»»

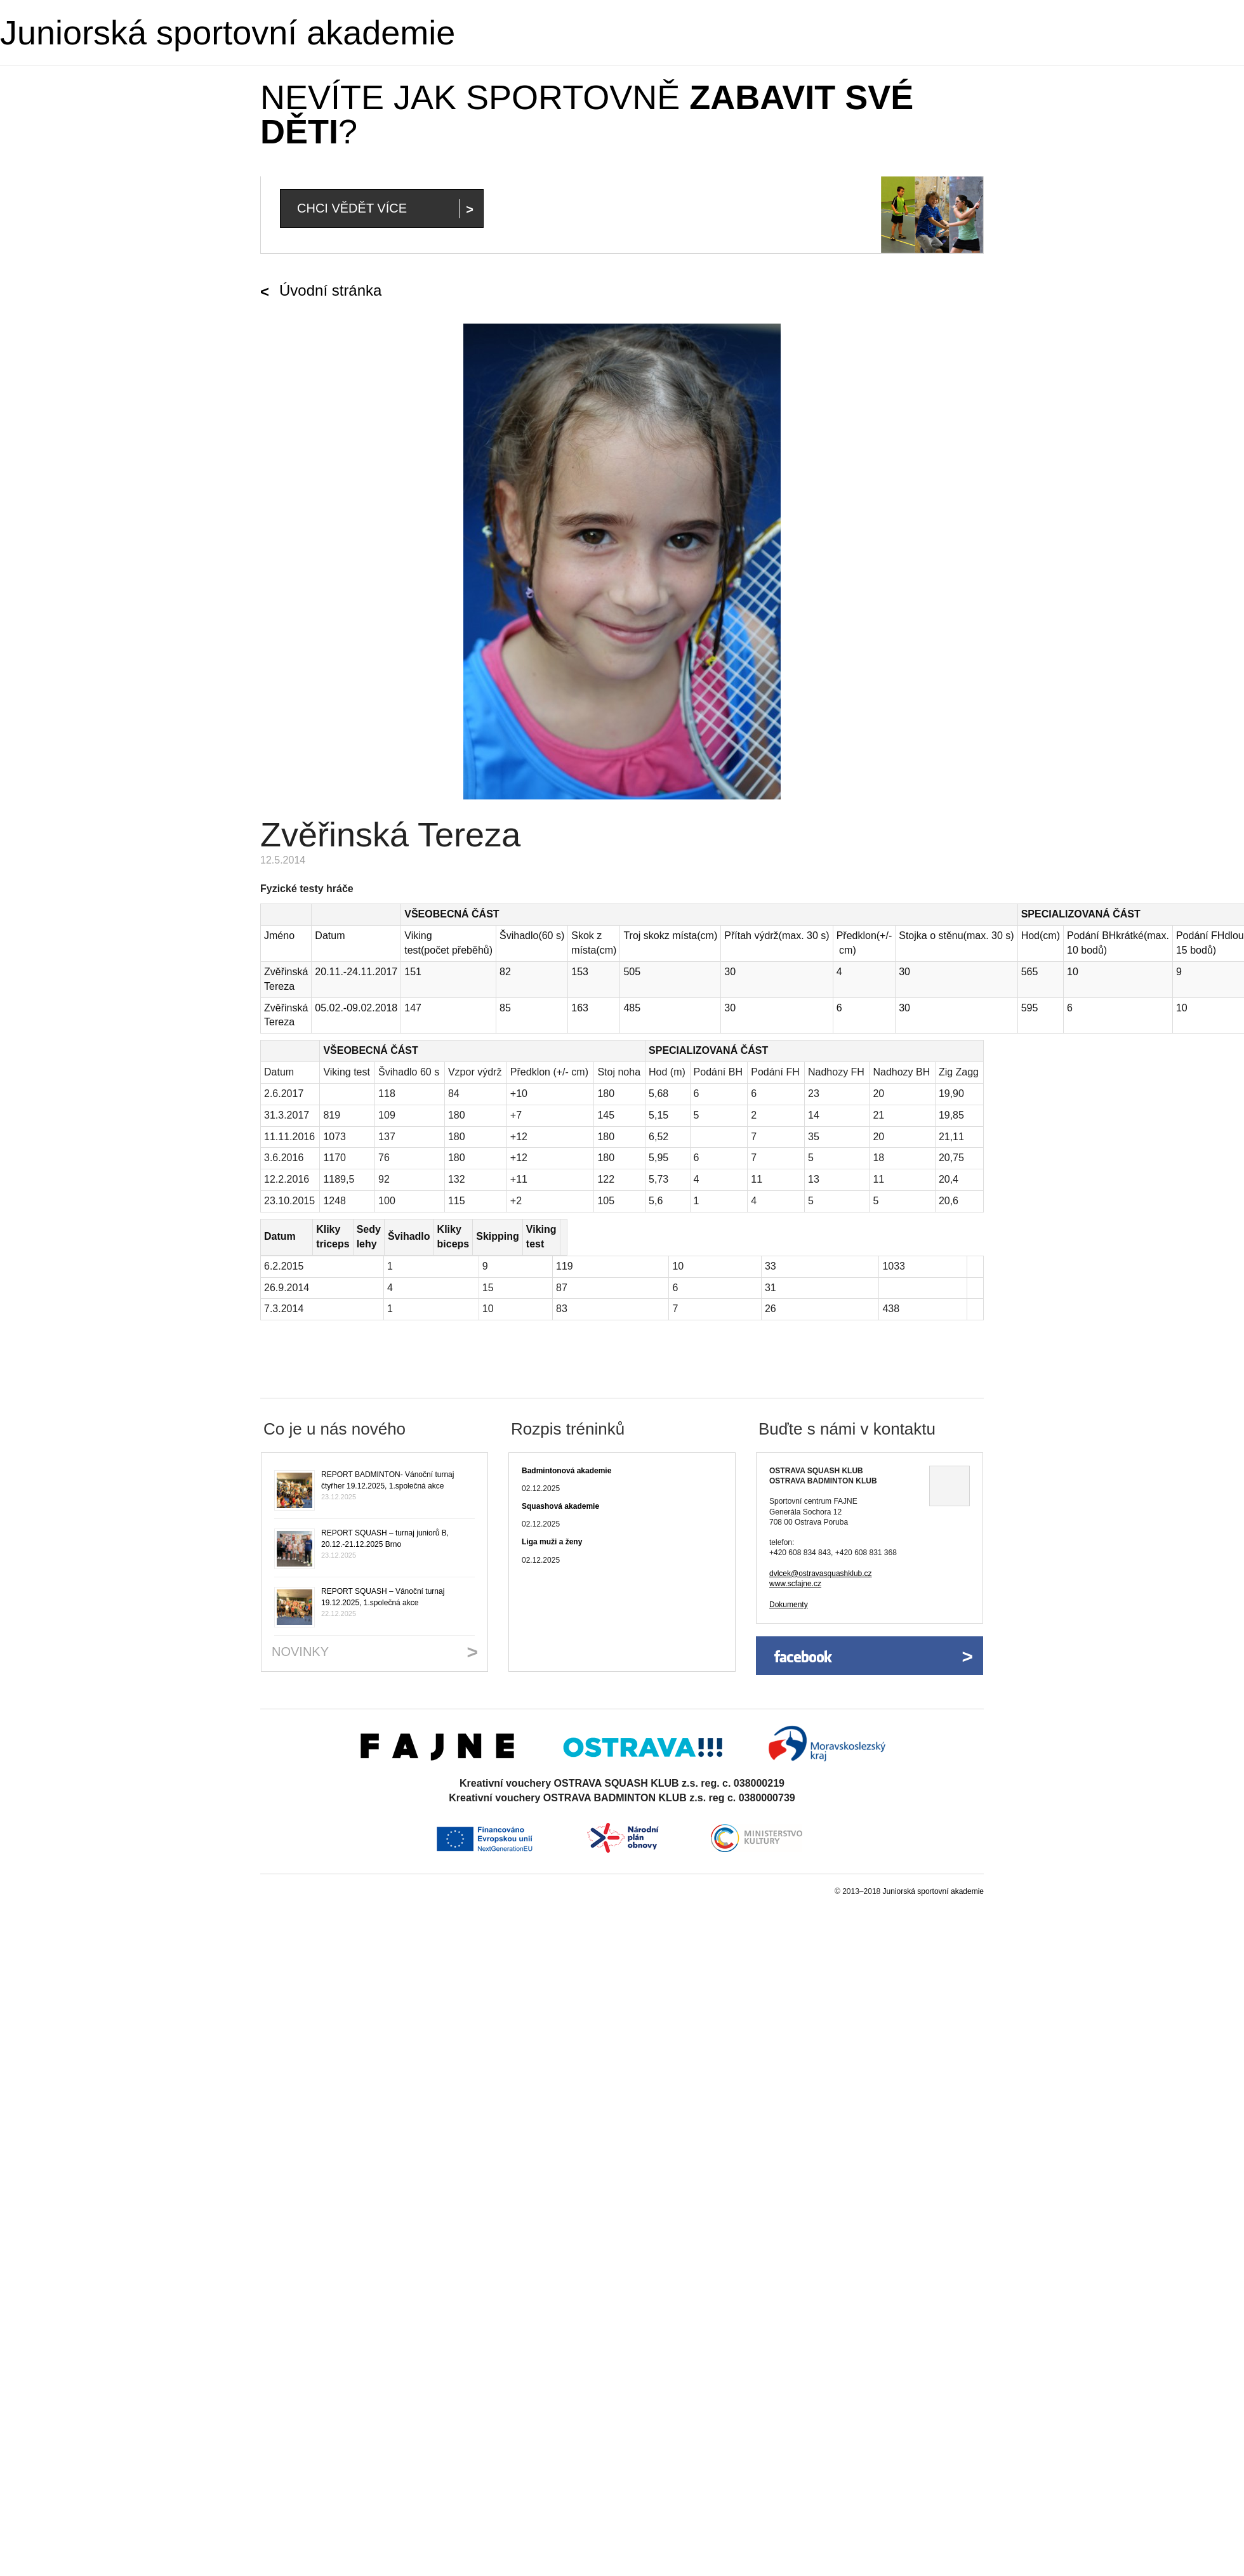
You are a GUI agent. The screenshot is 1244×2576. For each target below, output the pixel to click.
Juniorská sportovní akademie (227, 32)
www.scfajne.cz (795, 1569)
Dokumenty (788, 1590)
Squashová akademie (560, 1491)
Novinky (300, 1637)
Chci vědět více (352, 208)
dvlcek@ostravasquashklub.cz (820, 1558)
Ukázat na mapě (949, 1471)
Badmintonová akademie (566, 1456)
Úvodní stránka (330, 290)
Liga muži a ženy (552, 1527)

««

A word-for-word copy is needed, starting at the first line of the listing and ending with the line bearing "dvlcek@ostravasquashklub.cz (820, 1558)". No pictures.

__ANSWER FOR THE TASK__.
You are a GUI agent. The screenshot is 1244×2576. For each target below, output the pixel to click.
Juniorská sportovní akademie (227, 32)
www.scfajne.cz (795, 1569)
Dokumenty (788, 1590)
Squashová akademie (560, 1491)
Novinky (300, 1637)
Chci vědět více (352, 208)
dvlcek@ostravasquashklub.cz (820, 1558)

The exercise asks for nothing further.